Sunday, May 24, 2015

I'm Amazing

I headed out yesterday on my 2nd attempt to conquer 60 miles.  I was riding with a girlfriend of mine that I just met  a while ago.  About a quarter of the way through the ride she came up behind me and said, "Man, you are a rockstar, you're amazing."  I said thanks and humbly brushed it aside.  It's not the first time I have heard it.  My husband is the most supportive man I know.  I hear daily especially during this IRONMAN training time that I am amazing.  With every utterance of it I tend to brush it aside.  Not in an arrogant way, but more in a "no I'm really not kind of way."  I don't see myself as amazing.  Driven, yes.  Strong, yes. A wee bit crazy, yep, but AMAZING?...........not really.  There are far superior beings that have done amazing and world changing things.  I'm just me doing my thing.  Conquering my 60.  How natural it is to be self deprecating.

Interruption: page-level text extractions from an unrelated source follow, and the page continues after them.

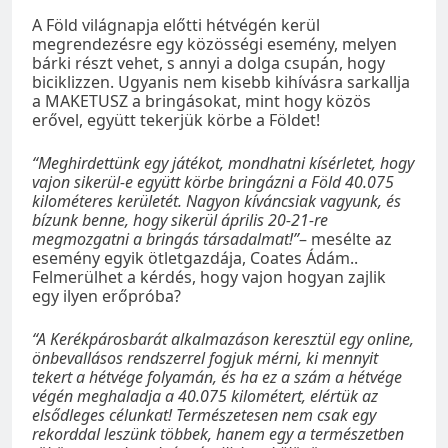
A Föld világnapja előtti hétvégén kerül
megrendezésre egy közösségi esemény, melyen
bárki részt vehet, s annyi a dolga csupán, hogy
biciklizzen. Ugyanis nem kisebb kihívásra sarkallja
a MAKETUSZ a bringásokat, mint hogy közös
erővel, együtt tekerjük körbe a Földet!
“Meghirdettünk egy játékot, mondhatni kísérletet, hogy
vajon sikerül-e együtt körbe bringázni a Föld 40.075
kilométeres kerületét. Nagyon kíváncsiak vagyunk, és
bízunk benne, hogy sikerül április 20-21-re
megmozgatni a bringás társadalmat!”
– mesélte az
esemény egyik ötletgazdája, Coates Ádám..
Felmerülhet a kérdés, hogy vajon hogyan zajlik
egy ilyen erőpróba?
“A Kerékpárosbarát alkalmazáson keresztül egy online,
önbevallásos rendszerrel fogjuk mérni, ki mennyit
tekert a hétvége folyamán, és ha ez a szám a hétvége
végén meghaladja a 40.075 kilométert, elértük az
elsődleges célunkat! Természetesen nem csak egy
rekorddal leszünk többek, hanem egy a természetben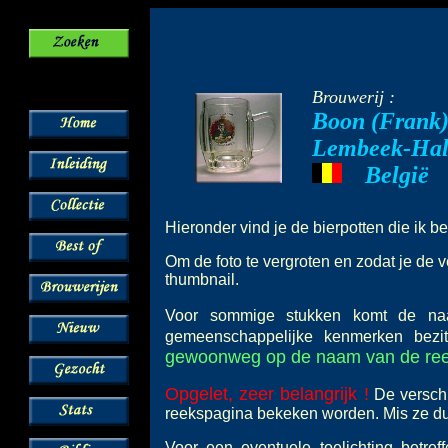
Brouwerij :
Boon (Frank
Lembeek-Hal
België
---
Hieronder vind je de bierpotten die ik b
Om de foto te vergroten en zodat je de v
thumbnail.
Voor sommige stukken komt de 
gemeenschappelijke kenmerken bez
gewoonweg op de naam van de reeks
Opgelet, zeer belangrijk !
De verschi
reekspagina bekeken worden. Mis ze dus
Voor een eventuele toelichting betre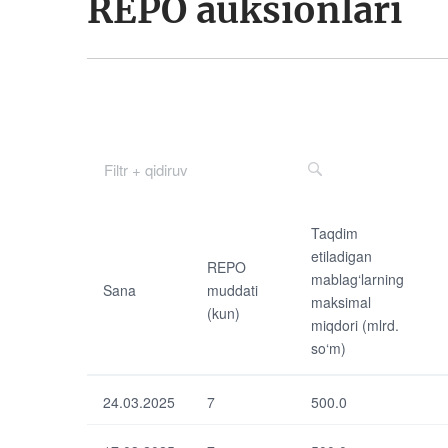
REPO auksionlari
Sana
Taqdim
Taqdim
etiladigan
etiladigan
REPO
mablag‘larning
mablag‘larning
REPO muddati
maksimal
Sana
muddati
(kun)
maksimal
miqdori (mlrd.
(kun)
miqdori (mlrd.
so‘m)
so‘m)
Buyurtmanomal
ar summasi
24.03.2025
7
500.0
(mlrd. so‘m)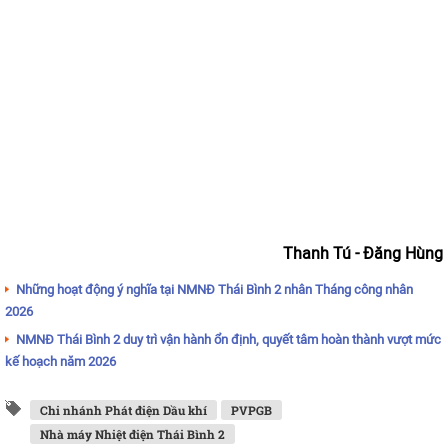
Thanh Tú - Đăng Hùng
Những hoạt động ý nghĩa tại NMNĐ Thái Bình 2 nhân Tháng công nhân
2026
NMNĐ Thái Bình 2 duy trì vận hành ổn định, quyết tâm hoàn thành vượt mức
kế hoạch năm 2026
Chi nhánh Phát điện Dầu khí
PVPGB
Nhà máy Nhiệt điện Thái Bình 2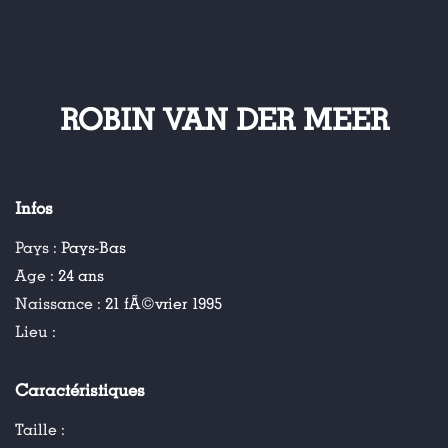
ROBIN VAN DER MEER
Infos
Pays :
Pays-Bas
Age :
24 ans
Naissance :
21 fÃ©vrier 1995
Lieu :
Caractéristiques
Taille :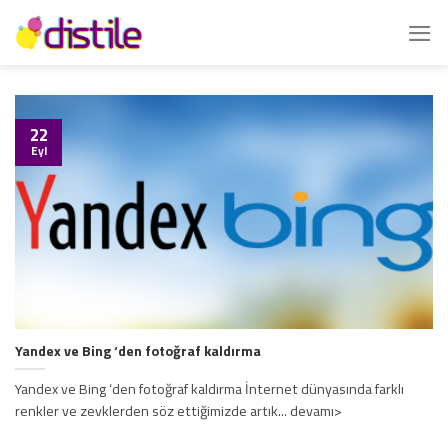
İçeriğe
atla
22
Eyl
Yandex ve Bing ‘den fotoğraf kaldırma
Yandex ve Bing ‘den fotoğraf kaldırma İnternet dünyasında farklı
renkler ve zevklerden söz ettiğimizde artık... devamı>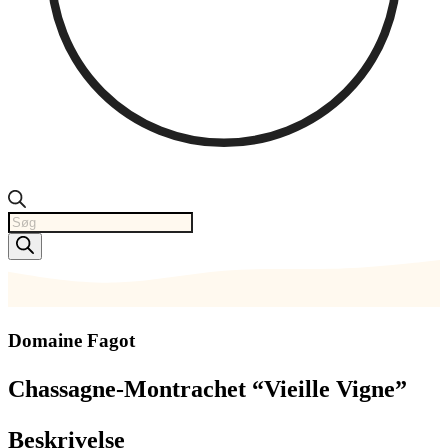
Products
search
Domaine Fagot
Chassagne-Montrachet “Vieille Vigne”
Beskrivelse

Well, it happened this week, a conversation that was pivotal, eye opening and life changing.  My Lily has had a hard few months.  There has been so much change, she has been asked to leave friends and make friends, move in with her sister, start a new school, take a hiatus from her beloved swim lessons and a host of other changes, like adjust to a new Mac n Cheese when the store was out of her favorite.  For some, those things are easy to brush off, but not for Lily.  And lets face it, getting her to be able to communicate the why's for her behavior is tough...she's 4.  But this week was different.

We had had a rough morning.  One of those mornings where nothing was working right and she just couldn't get on task at all.  She was frustrated.....I was frustrated.  So we got in the car headed towards the zoo and I asked her like I always do, "Lily, what's going on honey?  Is something bothering you?" She waited and then the floodgates opened, "Mommy, you are better than me at everything, I can't ever remember to do things right, I don't eat my dinner, I don't know how to cook.  You are so fast in the pool and you can ride your bike bigger than me.  I don't know how to make my bed and I always get angry.  I miss my friends and I miss our rec center.  When will I be big like you and know how to do stuff?"


I have to admit I smiled a little bit.  Haven't we all been there.

It's different being a girl though.  Its hard out there and our culture and sinful world are constantly berating our ladies and bringing to light "inadequacies."  Everything in our world tends to scream at us "you are not enough!" "Be better, be brighter, be thinner, be prettier, be smarter!"  "You are not enough, be AMAZING!"

We learn at a very early age to take a compliment and brush it to the side. We learn to be self deprecating.  We learn to look at ourselves through glasses half empty instead of glasses half full.




I turned to Lily with new eyes and told her that she was amazing, not because of what she could do, but because she, Lily Grace, is amazing!  I told her that I wouldn't want her to be anyone else, because she's Lily and the perfect person to be her.  I told her that she is going to do great things, not because there is some standard to meet, but because she just is.  Amazing is baked right into her.


And then I realized something, I'm amazing too.  I am.  And instead of brushing that compliment to the side or downplaying it, I'm going to start embracing it and seeing myself through glasses half full.  I'm amazing because I am a child of God.  I am amazing because I can do great things.  I am amazing because I won't quit.  I am amazing because I am me, Bethany Longmire, and no one can be me better.

I am Amazing......

and in case no one has said it.......You are too!